> _Task inputs_
========

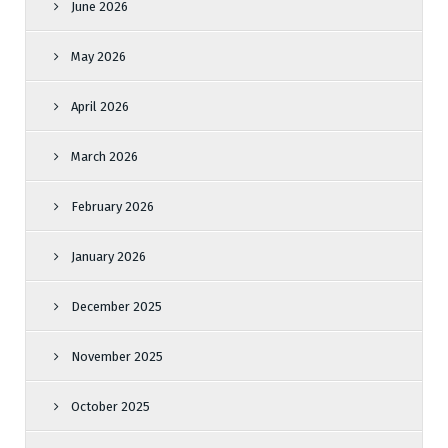
June 2026
May 2026
April 2026
March 2026
February 2026
January 2026
December 2025
November 2025
October 2025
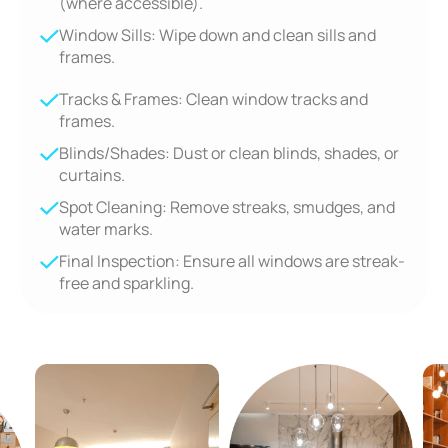
(where accessible).
Window Sills: Wipe down and clean sills and
frames.
Tracks & Frames: Clean window tracks and
frames.
Blinds/Shades: Dust or clean blinds, shades, or
curtains.
Spot Cleaning: Remove streaks, smudges, and
water marks.
Final Inspection: Ensure all windows are streak-
free and sparkling.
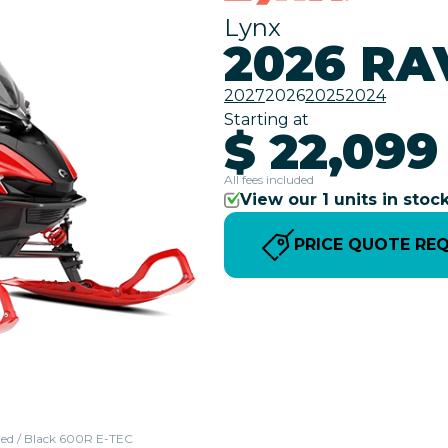
Lynx
2026 RA
2027
2026
2025
2024
Starting at
$ 22,099
All fees included
View our 1 units in stoc
PRICE QUOTE RE
 Red / Black 600R E-TEC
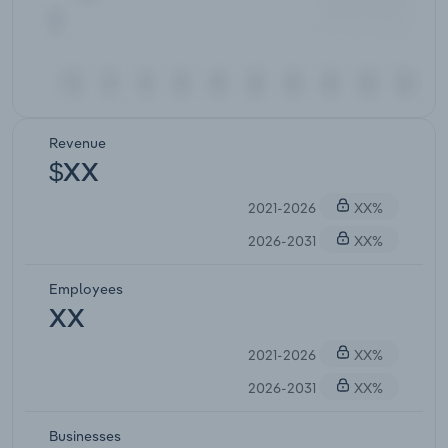
Revenue
$XX
2021-2026
XX%
2026-2031
XX%
Employees
XX
2021-2026
XX%
2026-2031
XX%
Businesses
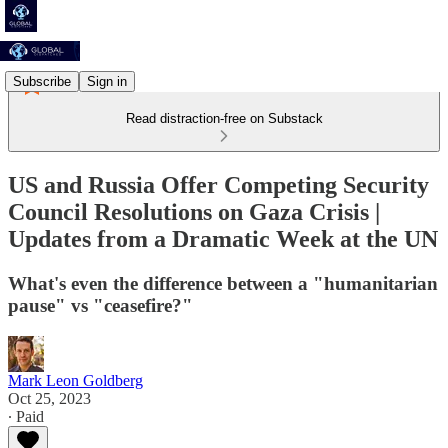
Subscribe
Sign in
Read distraction-free on Substack
US and Russia Offer Competing Security
Council Resolutions on Gaza Crisis |
Updates from a Dramatic Week at the UN
What's even the difference between a "humanitarian
pause" vs "ceasefire?"
Mark Leon Goldberg
Oct 25, 2023
∙ Paid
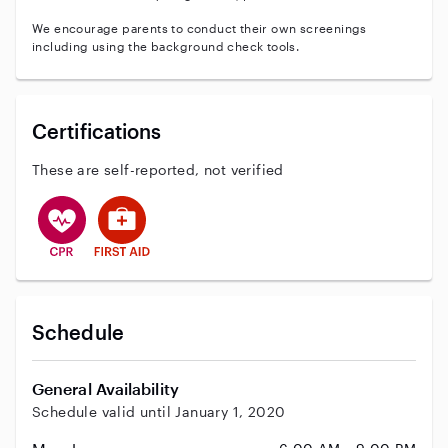
We encourage parents to conduct their own screenings
including using the background check tools.
Certifications
These are self-reported, not verified
This user has CPR training
This user has First Aid training
Schedule
General Availability
Schedule valid until January 1, 2020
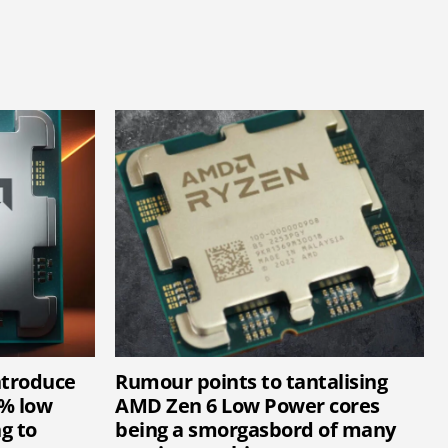
ntroduce
Rumour points to tantalising
1% low
AMD Zen 6 Low Power cores
g to
being a smorgasbord of many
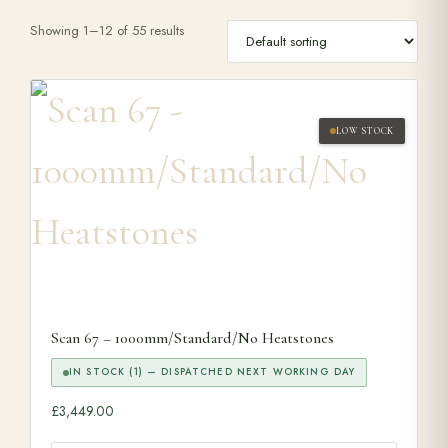
Showing 1–12 of 55 results
Range Cookers
Interiors
LOW STOCK
Why Opulence
Showroom
Careers
Scan 67 – 1000mm/Standard/No Heatstones
Offers
IN STOCK (1) — DISPATCHED NEXT WORKING DAY
£
3,449.00
Trade Portal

========

> _Task to carry out_
A faithful copy of every record is needed here. Leave the images out of it.

> _Exercise output_
June 2026
May 2026
April 2026
March 2026
February 2026
January 2026
December 2025
November 2025
October 2025
(where accessible).
Window Sills: Wipe down and clean sills and
frames.
Tracks & Frames: Clean window tracks and
frames.
Blinds/Shades: Dust or clean blinds, shades, or
curtains.
Spot Cleaning: Remove streaks, smudges, and
water marks.
Final Inspection: Ensure all windows are streak-
free and sparkling.
Lynx
2026 RA
2027
2026
2025
2024
Starting at
$ 22,099
All fees included
View our 1 units in stoc
PRICE QUOTE RE
 Red / Black 600R E-TEC
Revenue
$XX
2021-2026
XX%
2026-2031
XX%
Employees
XX
2021-2026
XX%
2026-2031
XX%
Businesses
Subscribe
Sign in
Read distraction-free on Substack
US and Russia Offer Competing Security
Council Resolutions on Gaza Crisis |
Updates from a Dramatic Week at the UN
What's even the difference between a "humanitarian
pause" vs "ceasefire?"
Mark Leon Goldberg
Oct 25, 2023
∙ Paid
We encourage parents to conduct their own screenings
including using the background check tools.
Certifications
These are self-reported, not verified
This user has CPR training
This user has First Aid training
Schedule
General Availability
Schedule valid until January 1, 2020
ntroduce
Rumour points to tantalising
1% low
AMD Zen 6 Low Power cores
g to
being a smorgasbord of many
Showing 1–12 of 55 results
Range Cookers
Interiors
LOW STOCK
Why Opulence
Showroom
Careers
Scan 67 – 1000mm/Standard/No Heatstones
Offers
IN STOCK (1) — DISPATCHED NEXT WORKING DAY
£
3,449.00
Trade Portal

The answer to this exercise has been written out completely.